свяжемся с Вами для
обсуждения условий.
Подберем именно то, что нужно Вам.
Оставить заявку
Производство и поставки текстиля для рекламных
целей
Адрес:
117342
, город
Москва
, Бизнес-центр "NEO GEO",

####

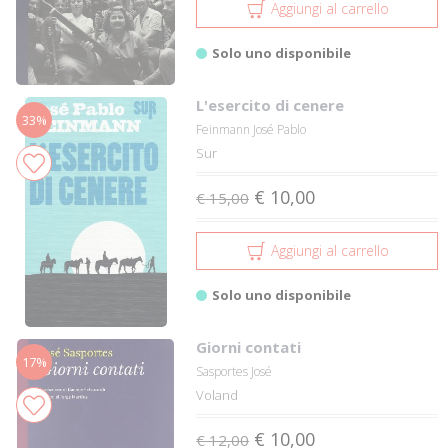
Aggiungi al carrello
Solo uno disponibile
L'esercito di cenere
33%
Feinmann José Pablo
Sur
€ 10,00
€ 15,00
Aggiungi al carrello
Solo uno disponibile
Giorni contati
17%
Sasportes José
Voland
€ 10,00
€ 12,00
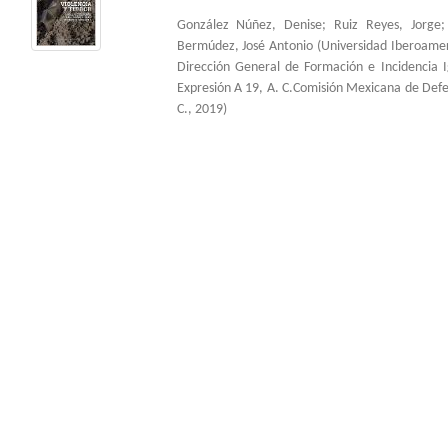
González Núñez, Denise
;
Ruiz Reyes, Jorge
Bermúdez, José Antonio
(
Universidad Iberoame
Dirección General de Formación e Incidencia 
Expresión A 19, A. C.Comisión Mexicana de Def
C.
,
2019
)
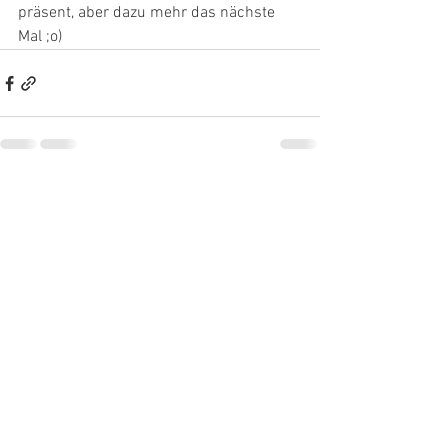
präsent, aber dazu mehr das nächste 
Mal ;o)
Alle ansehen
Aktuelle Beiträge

####

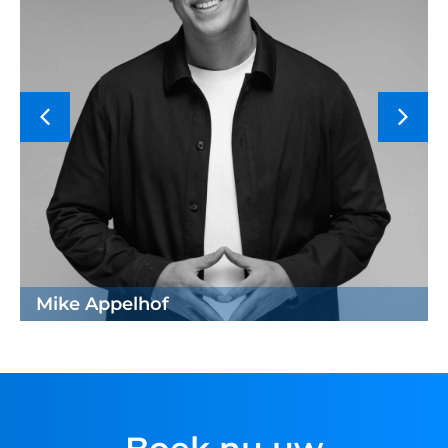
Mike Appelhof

####

About this exercise: What you write out is the stretch of entries from the line containing "Expresión A 19, A. C.Comisión Mexicana de Def" to the line containing "Aktuelle Beiträge", word for word, with both end lines and no pictures.

Worked solution:
Expresión A 19, A. C.Comisión Mexicana de Def
C.
,
2019
)
präsent, aber dazu mehr das nächste 
Mal ;o)
Alle ansehen
Aktuelle Beiträge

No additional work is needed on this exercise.